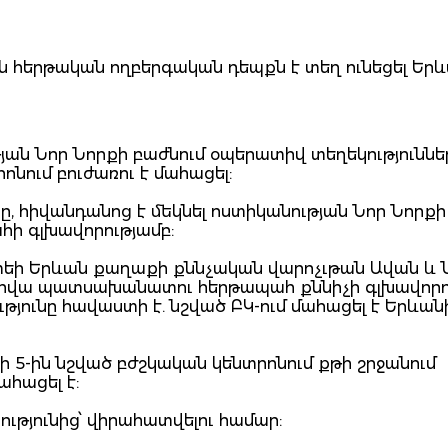
5-ին հերթական ողբերգական դեպքն է տեղ ունեցել Եր
ան Նոր Նորքի բաժնում օպերատիվ տեղեկություննե
ոնում բուժառու է մահացել:
ը, հիվանդանոց է մեկնել ոստիկանության Նոր Նորքի
ի գլխավորությամբ:
տեի Երևան քաղաքի քննչական վարոչւթան Ավան և 
 օրվա պատսախանատու հերթապահ քննիչի գլխավորո
ւթյունը հավաստի է. նշված ԲԿ-ում մահացել է Երևան
սի 5-ին նշված բժշկական կենտրոնում քթի շրջանում
ահացել է:
ւթյունից՝ վիրահատվելու համար:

----

• **TASK PROMPT**
Quote the line that contains "ան Նոր Նորքի բաժնում օպերատիվ տեղեկություննե" and each line after it through the end of the data, exactly, leaving out everything else.

• **YOUR RESPONSE**
ան Նոր Նորքի բաժնում օպերատիվ տեղեկություննե
ոնում բուժառու է մահացել:
ը, հիվանդանոց է մեկնել ոստիկանության Նոր Նորքի
ի գլխավորությամբ:
տեի Երևան քաղաքի քննչական վարոչւթան Ավան և 
 օրվա պատսախանատու հերթապահ քննիչի գլխավորո
ւթյունը հավաստի է. նշված ԲԿ-ում մահացել է Երևան
սի 5-ին նշված բժշկական կենտրոնում քթի շրջանում
ահացել է:
ւթյունից՝ վիրահատվելու համար:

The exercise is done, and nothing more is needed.